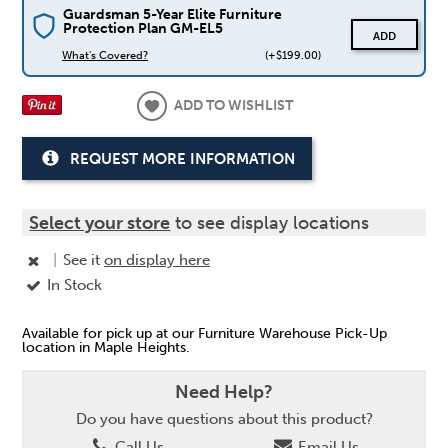
Guardsman 5-Year Elite Furniture
Protection Plan GM-EL5
ADD
What's Covered?
(+$199.00)
ADD TO WISHLIST
REQUEST MORE INFORMATION
Select your store
to see display locations
|
See it
on display here
In Stock
Available for pick up at our Furniture Warehouse Pick-Up
location in Maple Heights.
Need Help?
Do you have questions about this product?
Call Us
Email Us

> [What the exercise asks]:
Could the entries be output exactly as written, but without their images?

> [Exercise result]:
Guardsman 5-Year Elite Furniture
Protection Plan GM-EL5
ADD
What's Covered?
(+$199.00)
ADD TO WISHLIST
REQUEST MORE INFORMATION
Select your store
to see display locations
|
See it
on display here
In Stock
Available for pick up at our Furniture Warehouse Pick-Up
location in Maple Heights.
Need Help?
Do you have questions about this product?
Call Us
Email Us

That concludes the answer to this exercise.